Finn leverages multiple techniques
of feature selection to ensure only the best features are used in
individual model training. This speeds up run time while also improving
model accuracy. Feature selection can be enabled by setting
feature_selection
to TRUE in either
forecast_time_series()
or train_models()
. By
default it’s turned off, meaning every feature in each feature
engineering recipe will be used in model training.
Below are the techniques used in the feature selection process.
Removes features that are correlated with the target variable. For daily and weekly data, a correlation filter of 0.2 is applied. For all other date types, a correlation of 0.5 is applied.
This is a more complex process where various models (cubist, glmnet, xgboost) are trained on the validation splits of the data. Each round, one feature is held out of the data, and the change in prediction accuracy (RMSE) over the hold out validation data is calculated. If the accuracy gets worse by removing the feature, it gets flagged as an important feature. This is not a recursive feature elimination process, instead only one feature is ever held out at any point in time.
This technique is used for yearly, quarterly, and monthly data. It’s turned off for daily or weekly data since it would take too long to run properly. If a feature engineering recipe contains more than 250 features, lofo is also turned off to keep runtime low.
Uses the Boruta package. It finds relevant features by comparing original attributes’ importance with importance achievable at random, estimated using their permuted copies (shadows).
Boruta is not ran for daily or weekly data, in order to save time.
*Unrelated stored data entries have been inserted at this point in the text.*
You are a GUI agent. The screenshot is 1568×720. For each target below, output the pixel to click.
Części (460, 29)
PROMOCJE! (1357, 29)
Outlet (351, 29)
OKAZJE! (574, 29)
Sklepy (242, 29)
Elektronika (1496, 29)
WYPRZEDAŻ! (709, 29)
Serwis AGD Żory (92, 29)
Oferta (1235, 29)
Multiple models (cubist, glmnet, ranger) are trained on the entire training data. These models are then fed into the variable importance function within the vip package. For each model, any feature with a variable importance score above zero is flagged as important.
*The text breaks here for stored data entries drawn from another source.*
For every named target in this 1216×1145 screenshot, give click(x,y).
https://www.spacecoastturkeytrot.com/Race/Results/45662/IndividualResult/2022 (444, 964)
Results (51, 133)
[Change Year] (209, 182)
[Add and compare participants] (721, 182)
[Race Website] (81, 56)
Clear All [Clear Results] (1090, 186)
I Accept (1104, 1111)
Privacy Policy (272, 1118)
Since we use multiple techniques for feature selection, we need to determine how we will use this information to select the final features. This is where the voting process comes in. If a feature gets flagged in one of the above techniques successfully, it gets a vote. If a feature receives enough votes, it is kept and ultimately used when training individual models.
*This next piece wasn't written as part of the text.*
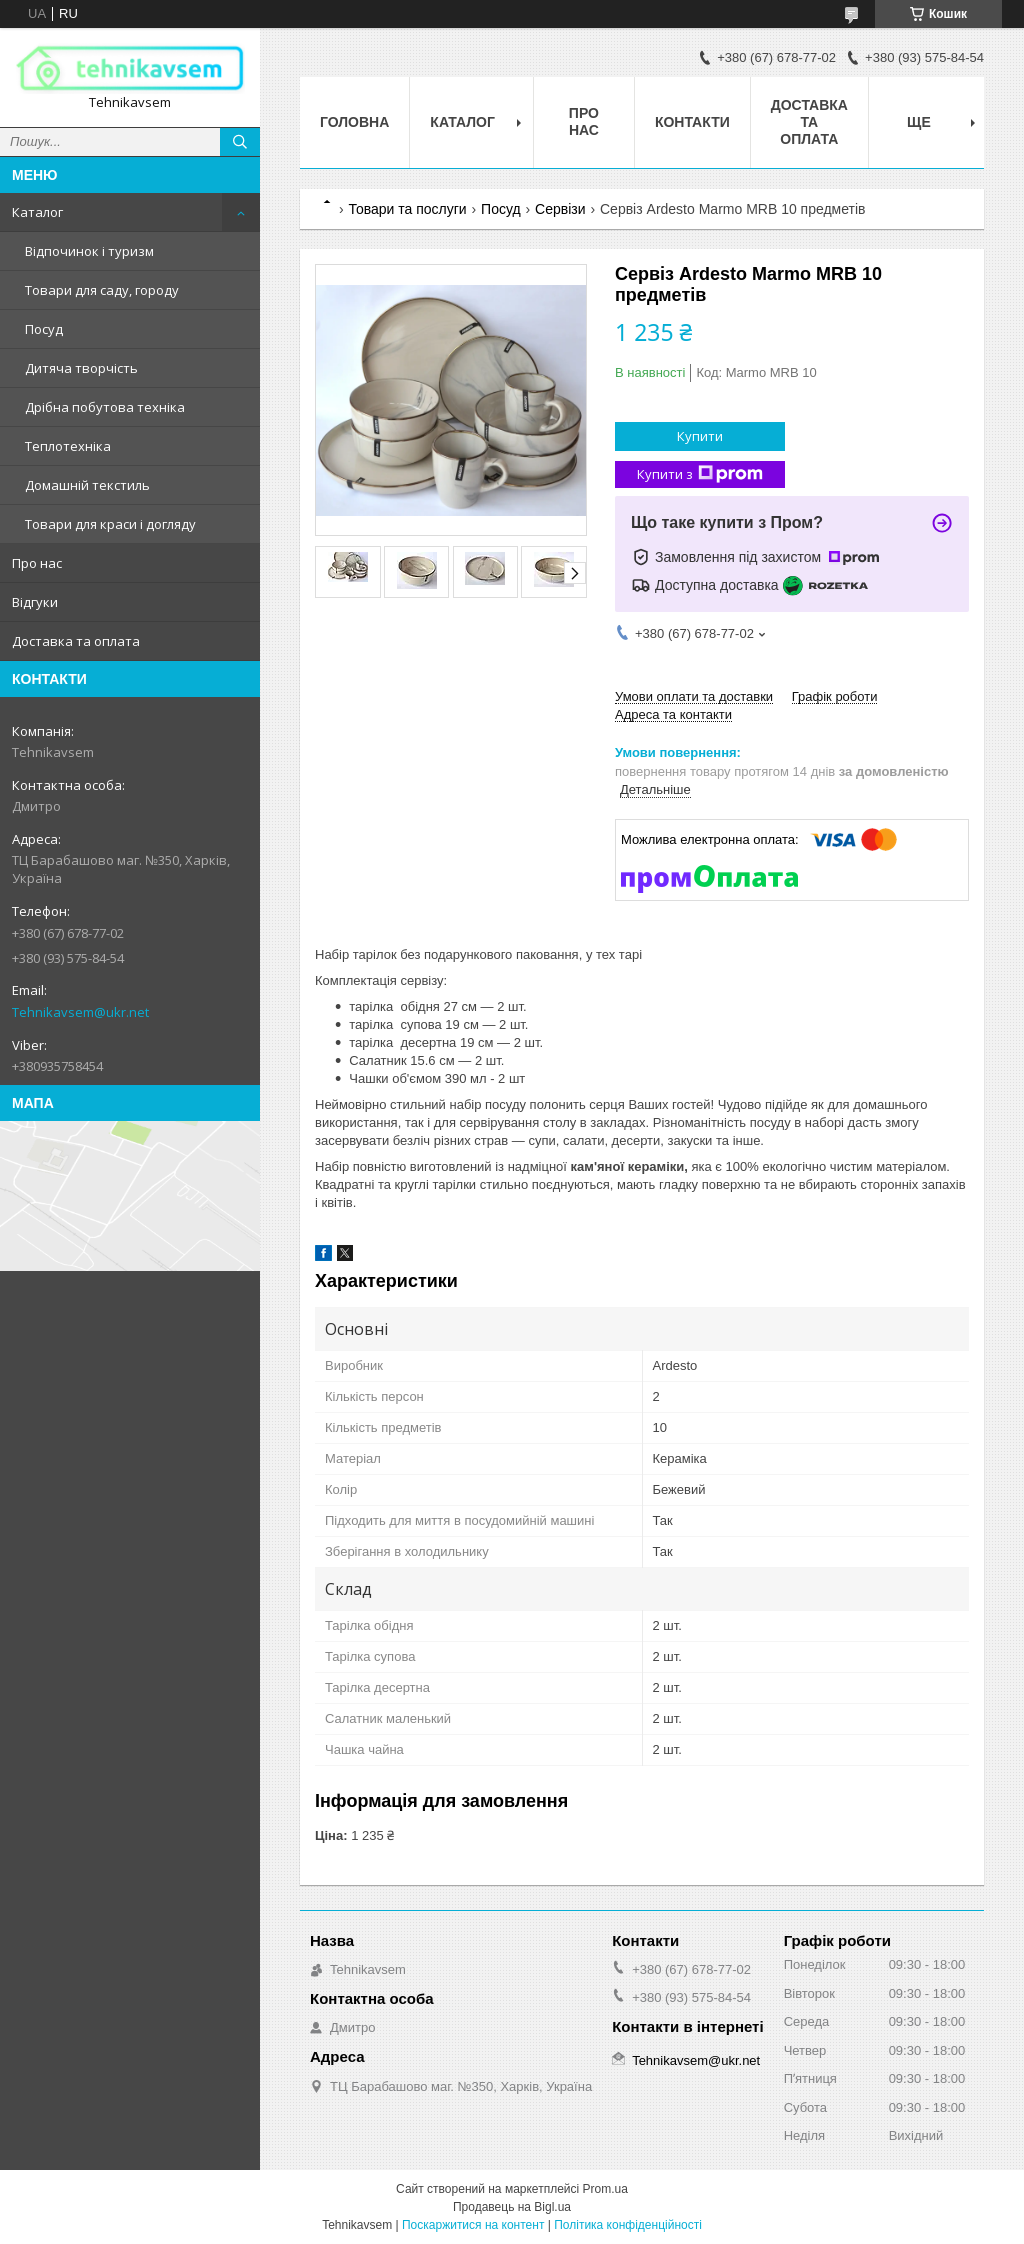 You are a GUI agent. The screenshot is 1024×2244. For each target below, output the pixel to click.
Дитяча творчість (81, 368)
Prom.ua (605, 2189)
Daily and weekly data have a voting threshold of 3, meaning a feature needs to get at least 3 votes from 3 separate feature selection techniques in order to be kept. Yearly, quarterly, or monthly data have a voting threshold of 4 (3 if lofo isn’t ran). Each feature needs to get a majority of the votes in order to be kept. This process can reduce up to 50%-95% of features. The final result is keeping all the features that contain the “signal” while discarding all other features that just contain “noise”.